Total Artificial Disc Replacement for the Spine (for Tennessee Only)
Policy governing medical necessity and coverage of cervical and lumbar total artificial disc replacement (TADR/TDA) for Medicaid and CoverKids members in Tennessee, including criteria, coding references, and statements on hybrid surgery and revisions.
Revised coverage rationale for cervical total artificial disc replacement to specify it is proven and medically necessary when all listed conditions are met and InterQual criteria are used.
Added coverage language clarifying cervical TADR after prior cervical fusion can be medically necessary when radiographically confirmed complete arthrodesis is present and InterQual criteria are met.
Clarified that cervical TADR performed at one level combined with cervical fusion at another level as part of the same surgical plan (hybrid cervical surgery) is unproven and not medically necessary.
Revised coverage rationale for lumbar total artificial disc replacement to specify it is proven and medically necessary when all listed conditions are met and InterQual criteria are used.

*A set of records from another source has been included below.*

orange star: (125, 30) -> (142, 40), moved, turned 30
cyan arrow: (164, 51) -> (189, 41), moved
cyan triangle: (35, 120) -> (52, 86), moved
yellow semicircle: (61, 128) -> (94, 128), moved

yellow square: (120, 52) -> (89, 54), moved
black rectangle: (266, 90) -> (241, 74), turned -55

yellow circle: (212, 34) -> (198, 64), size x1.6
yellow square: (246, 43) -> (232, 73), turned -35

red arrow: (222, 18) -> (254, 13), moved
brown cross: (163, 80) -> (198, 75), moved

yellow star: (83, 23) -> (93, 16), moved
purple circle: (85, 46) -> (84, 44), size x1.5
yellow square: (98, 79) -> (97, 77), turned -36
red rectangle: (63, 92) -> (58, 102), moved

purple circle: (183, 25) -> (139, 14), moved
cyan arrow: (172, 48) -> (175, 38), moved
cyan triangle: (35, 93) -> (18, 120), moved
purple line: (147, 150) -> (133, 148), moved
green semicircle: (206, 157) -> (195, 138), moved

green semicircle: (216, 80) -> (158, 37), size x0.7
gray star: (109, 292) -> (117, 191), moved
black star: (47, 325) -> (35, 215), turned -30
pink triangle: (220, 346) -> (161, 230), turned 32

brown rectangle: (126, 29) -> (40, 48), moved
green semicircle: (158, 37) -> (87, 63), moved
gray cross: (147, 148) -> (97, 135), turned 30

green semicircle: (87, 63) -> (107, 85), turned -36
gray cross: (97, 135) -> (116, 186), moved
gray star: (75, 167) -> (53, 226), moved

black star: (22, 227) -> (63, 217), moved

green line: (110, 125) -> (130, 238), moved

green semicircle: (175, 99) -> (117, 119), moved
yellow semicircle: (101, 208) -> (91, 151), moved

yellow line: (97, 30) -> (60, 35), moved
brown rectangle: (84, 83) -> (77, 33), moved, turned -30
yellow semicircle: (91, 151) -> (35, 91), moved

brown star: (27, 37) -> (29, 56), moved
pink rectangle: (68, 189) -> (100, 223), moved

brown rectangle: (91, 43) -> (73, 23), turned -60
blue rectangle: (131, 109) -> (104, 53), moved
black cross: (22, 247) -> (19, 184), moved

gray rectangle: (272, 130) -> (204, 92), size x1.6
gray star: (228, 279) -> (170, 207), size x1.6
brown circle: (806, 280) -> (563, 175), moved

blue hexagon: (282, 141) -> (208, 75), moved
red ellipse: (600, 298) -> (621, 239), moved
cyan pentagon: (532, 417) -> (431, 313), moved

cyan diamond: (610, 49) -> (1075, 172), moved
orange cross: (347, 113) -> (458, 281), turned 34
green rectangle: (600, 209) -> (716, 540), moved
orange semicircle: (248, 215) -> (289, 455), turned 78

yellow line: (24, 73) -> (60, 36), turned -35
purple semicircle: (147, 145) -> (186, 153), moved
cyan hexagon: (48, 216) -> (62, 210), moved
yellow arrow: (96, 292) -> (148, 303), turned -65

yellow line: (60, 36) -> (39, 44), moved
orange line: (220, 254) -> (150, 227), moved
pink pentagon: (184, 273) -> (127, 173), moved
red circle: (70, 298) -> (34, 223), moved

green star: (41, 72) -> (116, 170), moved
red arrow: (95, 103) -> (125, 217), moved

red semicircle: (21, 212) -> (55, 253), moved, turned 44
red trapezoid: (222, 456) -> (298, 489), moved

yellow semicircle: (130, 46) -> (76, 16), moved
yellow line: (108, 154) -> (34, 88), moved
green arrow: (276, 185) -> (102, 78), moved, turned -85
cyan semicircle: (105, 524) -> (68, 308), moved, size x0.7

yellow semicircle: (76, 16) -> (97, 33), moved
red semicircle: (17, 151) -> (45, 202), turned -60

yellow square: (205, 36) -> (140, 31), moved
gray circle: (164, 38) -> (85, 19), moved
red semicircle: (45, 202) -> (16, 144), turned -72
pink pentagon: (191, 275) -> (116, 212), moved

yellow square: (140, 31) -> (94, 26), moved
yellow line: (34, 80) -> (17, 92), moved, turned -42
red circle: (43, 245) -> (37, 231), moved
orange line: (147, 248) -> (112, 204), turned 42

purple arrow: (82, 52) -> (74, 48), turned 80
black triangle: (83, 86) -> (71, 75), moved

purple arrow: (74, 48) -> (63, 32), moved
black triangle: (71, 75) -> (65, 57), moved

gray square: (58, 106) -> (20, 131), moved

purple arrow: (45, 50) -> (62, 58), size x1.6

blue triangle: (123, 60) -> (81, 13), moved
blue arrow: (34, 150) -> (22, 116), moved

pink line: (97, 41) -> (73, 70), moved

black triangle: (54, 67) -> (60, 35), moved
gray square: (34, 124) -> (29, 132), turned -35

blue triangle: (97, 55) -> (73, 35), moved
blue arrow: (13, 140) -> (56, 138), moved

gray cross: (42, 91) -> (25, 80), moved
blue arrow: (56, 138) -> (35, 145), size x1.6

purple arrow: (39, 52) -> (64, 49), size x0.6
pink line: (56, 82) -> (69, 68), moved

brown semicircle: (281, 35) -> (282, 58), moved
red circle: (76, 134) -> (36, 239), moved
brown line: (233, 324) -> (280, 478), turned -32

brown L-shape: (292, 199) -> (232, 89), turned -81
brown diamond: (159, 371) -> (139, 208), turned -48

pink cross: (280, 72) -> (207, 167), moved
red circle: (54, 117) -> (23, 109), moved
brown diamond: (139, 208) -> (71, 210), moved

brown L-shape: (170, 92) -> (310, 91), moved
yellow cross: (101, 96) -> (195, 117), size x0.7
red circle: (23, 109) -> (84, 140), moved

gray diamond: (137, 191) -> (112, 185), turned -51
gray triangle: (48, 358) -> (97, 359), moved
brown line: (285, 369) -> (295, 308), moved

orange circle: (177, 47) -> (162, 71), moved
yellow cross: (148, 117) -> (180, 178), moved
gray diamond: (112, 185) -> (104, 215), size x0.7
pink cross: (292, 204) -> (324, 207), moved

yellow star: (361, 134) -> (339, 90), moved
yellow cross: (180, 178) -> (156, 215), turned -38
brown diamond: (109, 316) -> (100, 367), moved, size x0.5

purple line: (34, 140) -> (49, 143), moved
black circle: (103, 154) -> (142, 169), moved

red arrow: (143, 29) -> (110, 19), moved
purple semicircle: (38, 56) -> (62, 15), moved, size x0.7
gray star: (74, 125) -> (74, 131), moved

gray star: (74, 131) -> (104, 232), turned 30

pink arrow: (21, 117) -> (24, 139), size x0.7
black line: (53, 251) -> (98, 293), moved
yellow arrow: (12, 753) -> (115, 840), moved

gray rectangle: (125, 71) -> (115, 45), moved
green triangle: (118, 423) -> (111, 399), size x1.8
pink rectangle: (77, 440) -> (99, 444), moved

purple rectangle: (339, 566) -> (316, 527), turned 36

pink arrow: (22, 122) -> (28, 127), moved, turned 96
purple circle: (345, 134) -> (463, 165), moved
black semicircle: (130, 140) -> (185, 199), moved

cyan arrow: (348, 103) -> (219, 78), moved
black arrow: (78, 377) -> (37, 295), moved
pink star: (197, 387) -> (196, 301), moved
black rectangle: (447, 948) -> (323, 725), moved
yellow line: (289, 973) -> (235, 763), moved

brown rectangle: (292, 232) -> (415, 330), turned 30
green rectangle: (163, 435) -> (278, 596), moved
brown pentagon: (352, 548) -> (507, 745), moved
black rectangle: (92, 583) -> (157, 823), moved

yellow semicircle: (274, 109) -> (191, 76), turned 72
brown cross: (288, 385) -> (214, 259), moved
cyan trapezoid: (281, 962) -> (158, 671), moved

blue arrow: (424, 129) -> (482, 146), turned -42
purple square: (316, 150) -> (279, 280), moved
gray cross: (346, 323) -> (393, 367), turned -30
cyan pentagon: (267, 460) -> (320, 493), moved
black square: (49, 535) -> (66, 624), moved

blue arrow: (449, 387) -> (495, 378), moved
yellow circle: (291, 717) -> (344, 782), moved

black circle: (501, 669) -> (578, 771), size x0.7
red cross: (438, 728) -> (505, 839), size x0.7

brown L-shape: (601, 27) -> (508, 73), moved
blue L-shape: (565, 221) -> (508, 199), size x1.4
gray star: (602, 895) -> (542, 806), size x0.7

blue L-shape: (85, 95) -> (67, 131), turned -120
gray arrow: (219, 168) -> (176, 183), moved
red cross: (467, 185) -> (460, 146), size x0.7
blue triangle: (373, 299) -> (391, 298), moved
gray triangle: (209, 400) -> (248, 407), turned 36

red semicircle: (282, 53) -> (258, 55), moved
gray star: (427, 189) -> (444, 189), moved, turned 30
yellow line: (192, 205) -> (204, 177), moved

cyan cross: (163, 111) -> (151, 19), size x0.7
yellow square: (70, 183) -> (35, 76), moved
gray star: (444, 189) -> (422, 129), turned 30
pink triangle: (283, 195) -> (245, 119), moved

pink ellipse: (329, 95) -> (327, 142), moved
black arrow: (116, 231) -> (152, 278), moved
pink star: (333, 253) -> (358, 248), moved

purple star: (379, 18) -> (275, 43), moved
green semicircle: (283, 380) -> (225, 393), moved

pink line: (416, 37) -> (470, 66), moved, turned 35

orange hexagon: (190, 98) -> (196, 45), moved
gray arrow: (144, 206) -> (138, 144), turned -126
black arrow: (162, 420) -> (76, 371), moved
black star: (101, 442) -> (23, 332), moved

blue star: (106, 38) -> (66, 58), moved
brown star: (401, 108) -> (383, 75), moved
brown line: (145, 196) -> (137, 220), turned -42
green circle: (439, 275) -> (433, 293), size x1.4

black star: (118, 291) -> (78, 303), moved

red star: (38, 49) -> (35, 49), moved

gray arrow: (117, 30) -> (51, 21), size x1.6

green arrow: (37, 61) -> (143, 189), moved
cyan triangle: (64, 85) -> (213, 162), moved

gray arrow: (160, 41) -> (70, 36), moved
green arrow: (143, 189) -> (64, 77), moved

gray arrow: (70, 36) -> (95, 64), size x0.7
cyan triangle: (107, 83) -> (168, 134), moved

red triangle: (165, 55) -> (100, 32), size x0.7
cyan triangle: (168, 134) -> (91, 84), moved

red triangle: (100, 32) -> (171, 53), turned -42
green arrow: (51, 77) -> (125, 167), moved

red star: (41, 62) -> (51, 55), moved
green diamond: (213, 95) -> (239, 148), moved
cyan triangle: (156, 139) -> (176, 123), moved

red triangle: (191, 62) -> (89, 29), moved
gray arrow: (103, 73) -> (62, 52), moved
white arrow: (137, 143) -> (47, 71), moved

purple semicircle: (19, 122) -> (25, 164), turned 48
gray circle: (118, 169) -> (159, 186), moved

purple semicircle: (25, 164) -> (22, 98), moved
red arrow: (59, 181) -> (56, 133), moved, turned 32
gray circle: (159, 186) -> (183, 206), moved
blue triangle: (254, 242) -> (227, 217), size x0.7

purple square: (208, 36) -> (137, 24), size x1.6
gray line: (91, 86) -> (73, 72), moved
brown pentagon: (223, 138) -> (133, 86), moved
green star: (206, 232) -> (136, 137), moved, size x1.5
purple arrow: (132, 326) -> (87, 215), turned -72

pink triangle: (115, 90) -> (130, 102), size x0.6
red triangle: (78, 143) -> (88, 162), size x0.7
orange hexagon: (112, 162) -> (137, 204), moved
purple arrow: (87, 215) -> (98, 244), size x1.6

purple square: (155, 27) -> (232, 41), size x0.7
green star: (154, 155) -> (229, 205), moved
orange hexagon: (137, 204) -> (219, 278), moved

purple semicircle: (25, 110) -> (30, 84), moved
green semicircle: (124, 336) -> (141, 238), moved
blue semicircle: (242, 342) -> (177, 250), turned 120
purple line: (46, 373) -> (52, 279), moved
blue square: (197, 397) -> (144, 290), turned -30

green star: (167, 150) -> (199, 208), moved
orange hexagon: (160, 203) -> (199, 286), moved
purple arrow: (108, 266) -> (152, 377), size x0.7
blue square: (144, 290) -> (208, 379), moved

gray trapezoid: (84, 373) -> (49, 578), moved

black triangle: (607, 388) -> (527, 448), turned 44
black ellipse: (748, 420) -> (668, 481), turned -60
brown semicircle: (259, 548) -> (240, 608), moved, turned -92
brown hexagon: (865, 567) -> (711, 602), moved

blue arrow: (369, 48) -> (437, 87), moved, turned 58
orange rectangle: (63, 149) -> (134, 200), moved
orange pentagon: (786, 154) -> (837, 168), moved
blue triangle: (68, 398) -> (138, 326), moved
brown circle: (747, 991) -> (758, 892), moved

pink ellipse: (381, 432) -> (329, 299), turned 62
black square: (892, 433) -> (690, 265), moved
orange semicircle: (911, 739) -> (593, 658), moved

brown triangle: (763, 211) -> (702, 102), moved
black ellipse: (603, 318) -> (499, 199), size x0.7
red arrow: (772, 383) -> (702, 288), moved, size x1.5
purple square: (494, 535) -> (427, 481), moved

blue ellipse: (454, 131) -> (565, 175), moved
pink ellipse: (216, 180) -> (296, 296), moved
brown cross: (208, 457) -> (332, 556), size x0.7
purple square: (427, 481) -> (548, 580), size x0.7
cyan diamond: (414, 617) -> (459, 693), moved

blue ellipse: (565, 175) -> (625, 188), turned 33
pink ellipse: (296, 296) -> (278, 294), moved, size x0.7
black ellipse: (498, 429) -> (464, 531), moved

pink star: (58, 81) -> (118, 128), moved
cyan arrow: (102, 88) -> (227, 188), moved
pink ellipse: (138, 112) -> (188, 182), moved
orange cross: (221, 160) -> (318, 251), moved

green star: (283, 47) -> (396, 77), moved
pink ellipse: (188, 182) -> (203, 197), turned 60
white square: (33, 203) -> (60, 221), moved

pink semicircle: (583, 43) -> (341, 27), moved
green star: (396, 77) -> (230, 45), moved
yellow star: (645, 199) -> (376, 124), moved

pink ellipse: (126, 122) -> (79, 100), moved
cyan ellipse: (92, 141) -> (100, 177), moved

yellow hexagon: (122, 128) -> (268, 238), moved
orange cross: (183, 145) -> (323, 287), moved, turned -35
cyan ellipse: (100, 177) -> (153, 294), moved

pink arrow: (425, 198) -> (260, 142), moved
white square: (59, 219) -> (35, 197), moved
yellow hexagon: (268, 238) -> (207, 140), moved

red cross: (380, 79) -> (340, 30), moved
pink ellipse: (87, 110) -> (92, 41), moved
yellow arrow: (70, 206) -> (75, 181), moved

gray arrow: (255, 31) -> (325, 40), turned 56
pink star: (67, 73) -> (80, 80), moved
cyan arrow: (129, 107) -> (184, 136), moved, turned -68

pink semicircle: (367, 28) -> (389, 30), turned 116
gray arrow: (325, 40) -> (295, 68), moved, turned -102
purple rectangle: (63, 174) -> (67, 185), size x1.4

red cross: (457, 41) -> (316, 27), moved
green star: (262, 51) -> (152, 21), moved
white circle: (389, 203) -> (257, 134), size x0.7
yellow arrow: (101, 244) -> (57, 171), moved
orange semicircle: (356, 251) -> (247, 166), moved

Stated lumbar TADR is unproven and not medically necessary when performed with fusion at another level (adjacent or non-adjacent), performed with fusion as part of the same surgical plan (hybrid lumbar surgery), or performed at more than one level.
Added definitions for Contiguous Levels, Hybrid Cervical Surgery, Hybrid Lumbar Surgery, and Radiographically Confirmed Complete Arthrodesis; updated 'Skeletally Mature' definition.
Removed reference link to the Medical Policy titled 'Interspinous Fusion and Decompression Devices (for Tennessee Only)'.
Emphasized medical records documentation requirements to support medical necessity including history, exam, and diagnostic test results; documentation must be legible and available upon request.